What the task asks
Each entry below should be restated word for word, without any picture it contains.

(Beginning of Record extracts)

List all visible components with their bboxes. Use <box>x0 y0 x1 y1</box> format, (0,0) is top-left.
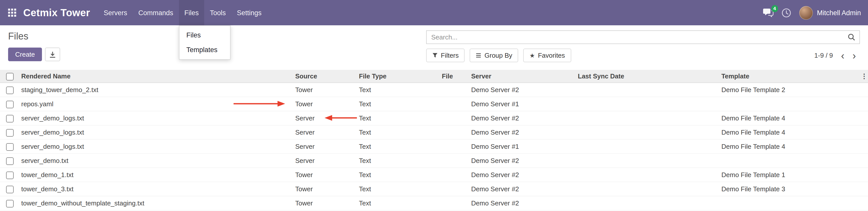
cell-file-type: Text <box>357 140 440 154</box>
files-dropdown-menu: Files Templates <box>179 25 230 60</box>
cell-last-sync-date <box>576 97 719 111</box>
cell-file <box>440 111 469 125</box>
cell-file-type: Text <box>357 83 440 97</box>
export-button[interactable] <box>45 48 60 61</box>
download-icon <box>49 51 56 58</box>
cell-file-type: Text <box>357 154 440 168</box>
page-title: Files <box>8 31 60 42</box>
dropdown-item-files[interactable]: Files <box>179 28 230 42</box>
column-header-template[interactable]: Template <box>719 70 860 83</box>
cell-last-sync-date <box>576 83 719 97</box>
row-checkbox[interactable] <box>6 171 14 179</box>
cell-file-type: Text <box>357 97 440 111</box>
search-icon[interactable] <box>848 33 855 41</box>
pager-previous-button[interactable]: ‹ <box>837 50 848 60</box>
cell-template: Demo File Template 4 <box>719 111 860 125</box>
table-row[interactable]: server_demo_logs.txt Server Text Demo Se… <box>0 125 868 140</box>
activities-button[interactable] <box>781 8 791 18</box>
app-window: Cetmix Tower Servers Commands Files File… <box>0 0 868 211</box>
cell-last-sync-date <box>576 125 719 140</box>
cell-template: Demo File Template 4 <box>719 140 860 154</box>
column-header-last-sync-date[interactable]: Last Sync Date <box>576 70 719 83</box>
user-name: Mitchell Admin <box>817 9 861 17</box>
cell-last-sync-date <box>576 111 719 125</box>
cell-template <box>719 154 860 168</box>
cell-rendered-name: staging_tower_demo_2.txt <box>20 83 293 97</box>
table-row[interactable]: staging_tower_demo_2.txt Tower Text Demo… <box>0 83 868 97</box>
table-row[interactable]: repos.yaml Tower Text Demo Server #1 <box>0 97 868 111</box>
search-box <box>426 30 860 44</box>
table-row[interactable]: tower_demo_without_template_staging.txt … <box>0 196 868 210</box>
column-header-file[interactable]: File <box>440 70 469 83</box>
control-panel-left: Files Create <box>8 29 60 70</box>
filters-label: Filters <box>441 52 459 59</box>
row-checkbox[interactable] <box>6 129 14 137</box>
navbar-systray: 4 Mitchell Admin <box>763 0 861 25</box>
row-checkbox[interactable] <box>6 185 14 193</box>
row-checkbox[interactable] <box>6 200 14 207</box>
row-checkbox[interactable] <box>6 115 14 122</box>
select-all-checkbox[interactable] <box>6 72 14 80</box>
star-icon: ★ <box>530 52 535 58</box>
cell-server: Demo Server #1 <box>469 140 576 154</box>
create-button[interactable]: Create <box>8 48 42 61</box>
cell-last-sync-date <box>576 154 719 168</box>
cell-server: Demo Server #2 <box>469 168 576 182</box>
cell-last-sync-date <box>576 182 719 196</box>
search-input[interactable] <box>426 30 860 44</box>
cell-last-sync-date <box>576 196 719 210</box>
nav-item-files[interactable]: Files <box>179 0 204 25</box>
row-checkbox[interactable] <box>6 143 14 151</box>
pager-range: 1-9 / 9 <box>814 52 833 59</box>
cell-source: Server <box>293 111 357 125</box>
table-row[interactable]: tower_demo_3.txt Tower Text Demo Server … <box>0 182 868 196</box>
cell-template: Demo File Template 1 <box>719 168 860 182</box>
optional-columns-toggle[interactable]: ⋮ <box>860 72 868 80</box>
clock-icon <box>781 8 791 18</box>
user-menu[interactable]: Mitchell Admin <box>799 6 861 20</box>
cell-template <box>719 196 860 210</box>
cell-rendered-name: tower_demo_without_template_staging.txt <box>20 196 293 210</box>
cell-rendered-name: repos.yaml <box>20 97 293 111</box>
cell-file <box>440 182 469 196</box>
favorites-label: Favorites <box>538 52 565 59</box>
nav-item-commands[interactable]: Commands <box>133 0 179 25</box>
cell-last-sync-date <box>576 140 719 154</box>
control-panel-right: Filters Group By ★ Favorites 1-9 / 9 <box>426 29 860 70</box>
table-body: staging_tower_demo_2.txt Tower Text Demo… <box>0 83 868 210</box>
table-row[interactable]: server_demo_logs.txt Server Text Demo Se… <box>0 140 868 154</box>
top-navbar: Cetmix Tower Servers Commands Files File… <box>0 0 868 25</box>
cell-rendered-name: tower_demo_1.txt <box>20 168 293 182</box>
cell-server: Demo Server #2 <box>469 154 576 168</box>
table-row[interactable]: tower_demo_1.txt Tower Text Demo Server … <box>0 168 868 182</box>
row-checkbox[interactable] <box>6 157 14 165</box>
filters-button[interactable]: Filters <box>426 49 465 62</box>
favorites-button[interactable]: ★ Favorites <box>524 49 571 62</box>
nav-item-settings[interactable]: Settings <box>231 0 267 25</box>
messages-button[interactable]: 4 <box>763 8 773 17</box>
column-header-server[interactable]: Server <box>469 70 576 83</box>
cell-rendered-name: tower_demo_3.txt <box>20 182 293 196</box>
cell-source: Server <box>293 125 357 140</box>
table-row[interactable]: server_demo_logs.txt Server Text Demo Se… <box>0 111 868 125</box>
cell-source: Tower <box>293 182 357 196</box>
cell-file-type: Text <box>357 125 440 140</box>
column-header-file-type[interactable]: File Type <box>357 70 440 83</box>
column-header-rendered-name[interactable]: Rendered Name <box>20 70 293 83</box>
dropdown-item-templates[interactable]: Templates <box>179 42 230 57</box>
table-row[interactable]: server_demo.txt Server Text Demo Server … <box>0 154 868 168</box>
apps-menu-button[interactable] <box>4 0 20 25</box>
column-header-source[interactable]: Source <box>293 70 357 83</box>
pager-next-button[interactable]: › <box>848 50 860 60</box>
group-by-button[interactable]: Group By <box>470 49 519 62</box>
row-checkbox[interactable] <box>6 86 14 94</box>
nav-item-tools[interactable]: Tools <box>204 0 231 25</box>
cell-rendered-name: server_demo_logs.txt <box>20 140 293 154</box>
cell-server: Demo Server #2 <box>469 125 576 140</box>
files-list-table: Rendered Name Source File Type File Serv… <box>0 70 868 210</box>
cell-template: Demo File Template 4 <box>719 125 860 140</box>
app-brand[interactable]: Cetmix Tower <box>23 0 90 25</box>
nav-item-servers[interactable]: Servers <box>98 0 133 25</box>
cell-server: Demo Server #2 <box>469 83 576 97</box>
row-checkbox[interactable] <box>6 100 14 108</box>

(End of Record extracts)

Solution to the problem
List all visible components with their bboxes. Use <box>x0 y0 x1 y1</box> format, (0,0) is top-left.
cell-file-type: Text <box>357 140 440 154</box>
files-dropdown-menu: Files Templates <box>179 25 230 60</box>
cell-last-sync-date <box>576 97 719 111</box>
cell-file <box>440 111 469 125</box>
cell-file-type: Text <box>357 83 440 97</box>
export-button[interactable] <box>45 48 60 61</box>
download-icon <box>49 51 56 58</box>
cell-file-type: Text <box>357 154 440 168</box>
page-title: Files <box>8 31 60 42</box>
dropdown-item-files[interactable]: Files <box>179 28 230 42</box>
column-header-template[interactable]: Template <box>719 70 860 83</box>
cell-last-sync-date <box>576 83 719 97</box>
row-checkbox[interactable] <box>6 171 14 179</box>
cell-file-type: Text <box>357 97 440 111</box>
search-icon[interactable] <box>848 33 855 41</box>
pager-previous-button[interactable]: ‹ <box>837 50 848 60</box>
cell-template: Demo File Template 4 <box>719 111 860 125</box>
table-row[interactable]: server_demo_logs.txt Server Text Demo Se… <box>0 125 868 140</box>
activities-button[interactable] <box>781 8 791 18</box>
app-window: Cetmix Tower Servers Commands Files File… <box>0 0 868 211</box>
cell-last-sync-date <box>576 125 719 140</box>
cell-template: Demo File Template 4 <box>719 140 860 154</box>
column-header-last-sync-date[interactable]: Last Sync Date <box>576 70 719 83</box>
user-name: Mitchell Admin <box>817 9 861 17</box>
cell-last-sync-date <box>576 111 719 125</box>
cell-template <box>719 154 860 168</box>
cell-rendered-name: staging_tower_demo_2.txt <box>20 83 293 97</box>
table-row[interactable]: staging_tower_demo_2.txt Tower Text Demo… <box>0 83 868 97</box>
table-row[interactable]: repos.yaml Tower Text Demo Server #1 <box>0 97 868 111</box>
search-box <box>426 30 860 44</box>
table-row[interactable]: tower_demo_without_template_staging.txt … <box>0 196 868 210</box>
column-header-file[interactable]: File <box>440 70 469 83</box>
control-panel-left: Files Create <box>8 29 60 70</box>
filters-label: Filters <box>441 52 459 59</box>
row-checkbox[interactable] <box>6 129 14 137</box>
navbar-systray: 4 Mitchell Admin <box>763 0 861 25</box>
row-checkbox[interactable] <box>6 185 14 193</box>
row-checkbox[interactable] <box>6 200 14 207</box>
row-checkbox[interactable] <box>6 115 14 122</box>
select-all-checkbox[interactable] <box>6 72 14 80</box>
star-icon: ★ <box>530 52 535 58</box>
cell-server: Demo Server #1 <box>469 140 576 154</box>
create-button[interactable]: Create <box>8 48 42 61</box>
cell-last-sync-date <box>576 154 719 168</box>
cell-server: Demo Server #2 <box>469 168 576 182</box>
cell-last-sync-date <box>576 182 719 196</box>
search-input[interactable] <box>426 30 860 44</box>
cell-last-sync-date <box>576 196 719 210</box>
nav-item-files[interactable]: Files <box>179 0 204 25</box>
row-checkbox[interactable] <box>6 143 14 151</box>
pager-range: 1-9 / 9 <box>814 52 833 59</box>
cell-source: Server <box>293 111 357 125</box>
table-row[interactable]: tower_demo_3.txt Tower Text Demo Server … <box>0 182 868 196</box>
cell-template: Demo File Template 1 <box>719 168 860 182</box>
optional-columns-toggle[interactable]: ⋮ <box>860 72 868 80</box>
clock-icon <box>781 8 791 18</box>
user-menu[interactable]: Mitchell Admin <box>799 6 861 20</box>
cell-template <box>719 196 860 210</box>
cell-rendered-name: tower_demo_without_template_staging.txt <box>20 196 293 210</box>
cell-rendered-name: repos.yaml <box>20 97 293 111</box>
cell-file <box>440 182 469 196</box>
favorites-label: Favorites <box>538 52 565 59</box>
nav-item-commands[interactable]: Commands <box>133 0 179 25</box>
cell-last-sync-date <box>576 140 719 154</box>
control-panel-right: Filters Group By ★ Favorites 1-9 / 9 <box>426 29 860 70</box>
table-body: staging_tower_demo_2.txt Tower Text Demo… <box>0 83 868 210</box>
table-row[interactable]: server_demo_logs.txt Server Text Demo Se… <box>0 140 868 154</box>
top-navbar: Cetmix Tower Servers Commands Files File… <box>0 0 868 25</box>
cell-rendered-name: tower_demo_1.txt <box>20 168 293 182</box>
cell-server: Demo Server #2 <box>469 154 576 168</box>
table-row[interactable]: tower_demo_1.txt Tower Text Demo Server … <box>0 168 868 182</box>
row-checkbox[interactable] <box>6 157 14 165</box>
filters-button[interactable]: Filters <box>426 49 465 62</box>
favorites-button[interactable]: ★ Favorites <box>524 49 571 62</box>
nav-item-settings[interactable]: Settings <box>231 0 267 25</box>
messages-button[interactable]: 4 <box>763 8 773 17</box>
column-header-server[interactable]: Server <box>469 70 576 83</box>
cell-rendered-name: tower_demo_3.txt <box>20 182 293 196</box>
cell-source: Server <box>293 125 357 140</box>
table-row[interactable]: server_demo_logs.txt Server Text Demo Se… <box>0 111 868 125</box>
cell-source: Tower <box>293 182 357 196</box>
cell-file-type: Text <box>357 125 440 140</box>
column-header-file-type[interactable]: File Type <box>357 70 440 83</box>
column-header-rendered-name[interactable]: Rendered Name <box>20 70 293 83</box>
dropdown-item-templates[interactable]: Templates <box>179 42 230 57</box>
table-row[interactable]: server_demo.txt Server Text Demo Server … <box>0 154 868 168</box>
apps-menu-button[interactable] <box>4 0 20 25</box>
column-header-source[interactable]: Source <box>293 70 357 83</box>
pager-next-button[interactable]: › <box>848 50 860 60</box>
group-by-button[interactable]: Group By <box>470 49 519 62</box>
row-checkbox[interactable] <box>6 86 14 94</box>
nav-item-tools[interactable]: Tools <box>204 0 231 25</box>
cell-rendered-name: server_demo_logs.txt <box>20 140 293 154</box>
cell-server: Demo Server #2 <box>469 125 576 140</box>
files-list-table: Rendered Name Source File Type File Serv… <box>0 70 868 210</box>
cell-template: Demo File Template 4 <box>719 125 860 140</box>
app-brand[interactable]: Cetmix Tower <box>23 0 90 25</box>
nav-item-servers[interactable]: Servers <box>98 0 133 25</box>
cell-server: Demo Server #2 <box>469 83 576 97</box>
row-checkbox[interactable] <box>6 100 14 108</box>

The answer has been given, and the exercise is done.